In letzter Zeit habe ich mich ein bißchen mit dem Altertum beschäftigt. Ein allgemeines kulturhistorisches Interesse habe ich sowieso, und in der aufgeheizten gesellschaftlichen Lage rund um die Flüchtlingsfrage wollte ich auch einen etwas distanzierteren Standpunkt finden, von dem aus man etwas klarer sehen kann wie die Lage ist, und wie das im Vergleich mit ähnlichen Situationen in der Geschichte aussieht. Das verhilft vielleicht auch zu einem etwas kühleren Kopf, das habe ich mir wenigstens davon versprochen.

Ich habe, glaub ich, genug zusammen getragen, was auch für Euch Leser interessant sein könnte, obwohl's mal wieder nicht um HiFi geht.

Die erste und vielleicht nützlichste Erkenntnis ist, daß wir keineswegs in einer einzigartigen, neuen Situation sind. Solche Konfrontationen um die Themen "Fremde im eigenen Land", "Flüchtlinge", "Religionskonflikte" und "Fanatismus/Terrorismus" hat es schon öfter gegeben, über Tausende von Jahren hinweg. Wäre doch seltsam wenn man daraus nicht etwas Gutes lernen könnte. Die Kehrseite der Medallie ist, daß dabei über die Jahrtausende sehr viel Blut vergossen wurde. Das macht die Lehren daraus umso wichtiger.

Die ältesten Beispiele gehen unvermeidlicherweise ins Religiös-Mythologische zurück. Das heißt wir können nicht sicher sagen was damals tatsächlich passiert ist. Wir haben nur eine vielfach überarbeitete Erzählung davon, die die Fakten so oft übermalt hat, daß sie bloß noch zu erahnen sind. Das ist aber vielleicht gar nicht so schlimm, denn es ist die Erzählung, die in diesen Fällen die Wirkung auf die Nachwelt entfaltet, und nicht die Fakten.
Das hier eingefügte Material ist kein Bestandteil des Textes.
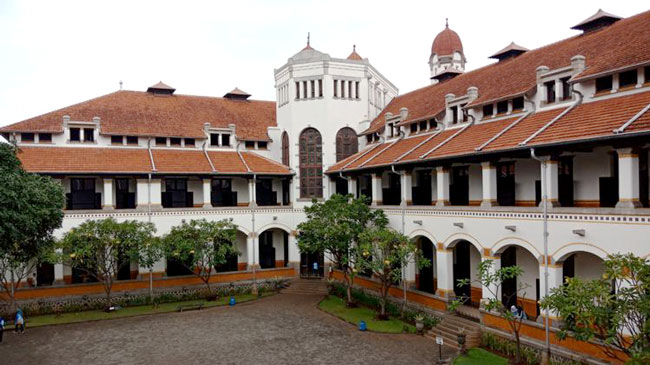 You are a GUI agent. You are given a task and a screenshot of the screen. Output one action in this format:
    pyautogui.click(x=<x>, y=<y>)
    Task: Click on the hotel
    
    Given the screenshot: What is the action you would take?
    pyautogui.click(x=435, y=217)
Die Fakten verlieren sich in der Geschichte, die Erzählung bleibt. Da trifft sich die Sache witzigerweise mit unserer (angeblich) "postfaktischen" Mediengesellschaft. Auch da zählt die Erzählung mehr als die Fakten. Die Silbe "post-" ist gänzlich unangebracht, denn das Phänomen ist uralt. Jeder Prediger und Geschichtenerzähler der letzten 5000 Jahre hat es genutzt. Im Gegenteil ist die Betonung der Faktenlage die neuere, moderne Erscheinung, und die immer wieder überarbeitete und umgedeutete Erzählung die ältere Form. Das Post-Faktische ist eigentlich das Prä-Faktische.
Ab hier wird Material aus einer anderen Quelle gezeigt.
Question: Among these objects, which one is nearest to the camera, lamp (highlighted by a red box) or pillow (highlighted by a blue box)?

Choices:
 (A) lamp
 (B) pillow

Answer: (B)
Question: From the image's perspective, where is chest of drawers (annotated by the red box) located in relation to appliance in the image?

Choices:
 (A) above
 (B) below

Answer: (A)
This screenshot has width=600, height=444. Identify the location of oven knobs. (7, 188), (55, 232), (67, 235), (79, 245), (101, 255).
Wer im Altertum nach Beispielen für unser Themenfeld sucht, kommt praktisch unmittelbar auf die biblische Geschichte vom Auszug aus Ägypten und der damit zusammenhängenden Gründung des "Bundes" zwischen dem jüdischen Gott und seinem Volk, mit der Figur des Moses im Zentrum. Diese Geschichte kennen die meisten von Euch bestimmt, schon weil sie immer wieder verfilmt worden ist. Leider finde ich die allermeisten dieser Verfilmungen (wenigstens die, die ich kenne) so tendenziös, daß sie schon eher der Kategorie der Propaganda zugerechnet werden müssen. Ich kann nur empfehlen, sich mit dem biblischen Text möglichst unbelastet und unvoreingenommen direkt zu beschäftigen. Das ist weniger mühsam als man wegen der seltsam altertümlichen Sprache erwarten würde.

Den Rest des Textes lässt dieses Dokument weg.